This issue tracker has been migrated to GitHub, and is currently read-only.
For more information, see the GitHub FAQs in the Python's Developer Guide.

classification
Title: os.path.dirname doesn't handle Windows' URNs correctly
Type: behavior Stage: resolved
Components: Windows Versions: Python 3.5, Python 2.7
process
Status: closed Resolution: not a bug
Dependencies: Superseder:
Assigned To: Nosy List: Dustin.Oprea, eryksun, paul.moore, steve.dower, tim.golden, zach.ware
Priority: normal Keywords:

Created on 2016-06-27 21:03 by Dustin.Oprea, last changed 2022-04-11 14:58 by admin. This issue is now closed.

Messages (4)
msg269404 - (view) Author: Dustin Oprea (Dustin.Oprea) Date: 2016-06-27 21:03
Notice that os.path.dirname() returns whatever it is given if it is given a URN, regardless of slash-type. Oddly, you have to double-up the forward-slashes (like you're escaping them) in order to get the correct result (if you're using forward-slashes). Back-slashes appear to be broken no matter what.

C:\Python35-32>python
Python 3.5.2 (v3.5.2:4def2a2901a5, Jun 25 2016, 22:01:18) [MSC v.1900 32 bit (Intel)] on win32
Type "help", "copyright", "credits" or "license" for more information.
>>> import os.path
>>> os.path.dirname("\\\\a\\b")
'\\\\a\\b'
>>> os.path.dirname("//a/b")
'//a/b'
>>> os.path.dirname("////a//b")
'////a'

Any ideas?
msg269408 - (view) Author: Eryk Sun (eryksun) * (Python triager) Date: 2016-06-27 22:15
dirname() is implemented via split(), which begins by calling splitdrive(). The 'drive' for a UNC path is the r"\\server\share" component. For example:

    >>> path = r'\\server\share\folder\file'
    >>> os.path.splitdrive(path)
    ('\\\\server\\share', '\\folder\\file')
    >>> os.path.split(path)
    ('\\\\server\\share\\folder', 'file')
    >>> os.path.dirname(path)
    '\\\\server\\share\\folder'

If you double the initial slashes, it's no longer a valid UNC path:

    >>> path = r'\\\\server\\share\\folder\\file'
    >>> os.path.splitdrive(path)
    ('', '\\\\\\\\server\\\\share\\\\folder\\\\file')
    >>> os.path.split(path)
    ('\\\\\\\\server\\\\share\\\\folder', 'file')
    >>> os.path.dirname(path)
    '\\\\\\\\server\\\\share\\\\folder'

Windows itself will attempt to handle it as a UNC path, but the path is invalid. Specifically, before passing the path to the kernel, Windows collapses all of the extra slashes, except an initial slash count greater than two always leaves an extra slash in the path. For example:

    >>> open(r'\\\\server\\share\\folder\\file')
    Breakpoint 0 hit
    ntdll!NtCreateFile:
    00007ffb`a1f25b70 4c8bd1          mov     r10,rcx
    0:000> !obja @r8
    Obja +00000049781ef160 at 00000049781ef160:
            Name is \??\UNC\\server\share\folder\file
            OBJ_CASE_INSENSITIVE

Notice the extra backlash in "UNC\\server". Thus a valid UNC path must start with exactly two slashes. 

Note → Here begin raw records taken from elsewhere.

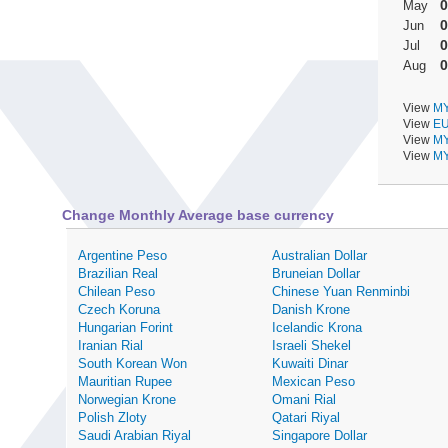
0
May
0
Jun
0
Jul
0
Aug
View
MY
View
EU
View
MY
View
MY
Change Monthly Average base currency
Argentine Peso
Australian Dollar
Brazilian Real
Bruneian Dollar
Chilean Peso
Chinese Yuan Renminbi
Czech Koruna
Danish Krone
Hungarian Forint
Icelandic Krona
Iranian Rial
Israeli Shekel
South Korean Won
Kuwaiti Dinar
Mauritian Rupee
Mexican Peso
Norwegian Krone
Omani Rial
Polish Zloty
Qatari Riyal
Saudi Arabian Riyal
Singapore Dollar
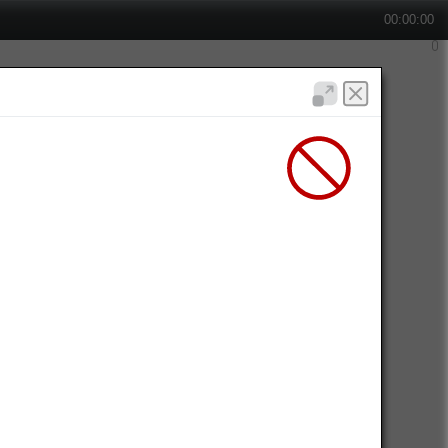
00:00:00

Using forward slash is generally fine. The Windows API substitutes backslash for slash before passing a path to the kernel. For example:

    >>> open(r'//server/share/folder/file')
    Breakpoint 0 hit
    ntdll!NtCreateFile:
    00007ffb`a1f25b70 4c8bd1          mov     r10,rcx
    0:000> !obja @r8
    Obja +00000049781ef160 at 00000049781ef160:
            Name is \??\UNC\server\share\folder\file
            OBJ_CASE_INSENSITIVE

Except you can't use forward slash with a "\\?\" path, which bypasses normal path processing. For example:

    >>> open(r'\\?\UNC/server/share/folder/file')
    Breakpoint 0 hit
    ntdll!NtCreateFile:
    00007ffb`a1f25b70 4c8bd1          mov     r10,rcx
    0:000> !obja @r8
    Obja +00000049781ef160 at 00000049781ef160:
            Name is \??\UNC/server/share/folder/file
            OBJ_CASE_INSENSITIVE

In the kernel '/' isn't a path separator. It's just another name character, so this looks for a DOS device named "UNC/server/share/folder/file". Microsoft file systems forbid using slash in names (for POSIX compatibility and to avoid needless confusion), but you can use slash in the name of kernel objects such as Event objects, or even in the name of DOS devices defined via DefineDosDevice.
msg269410 - (view) Author: Dustin Oprea (Dustin.Oprea) Date: 2016-06-27 22:21
Thank you for your elaborate response. I appreciate knowing that "\\server\share" could be considered as the "drive" portion of the path.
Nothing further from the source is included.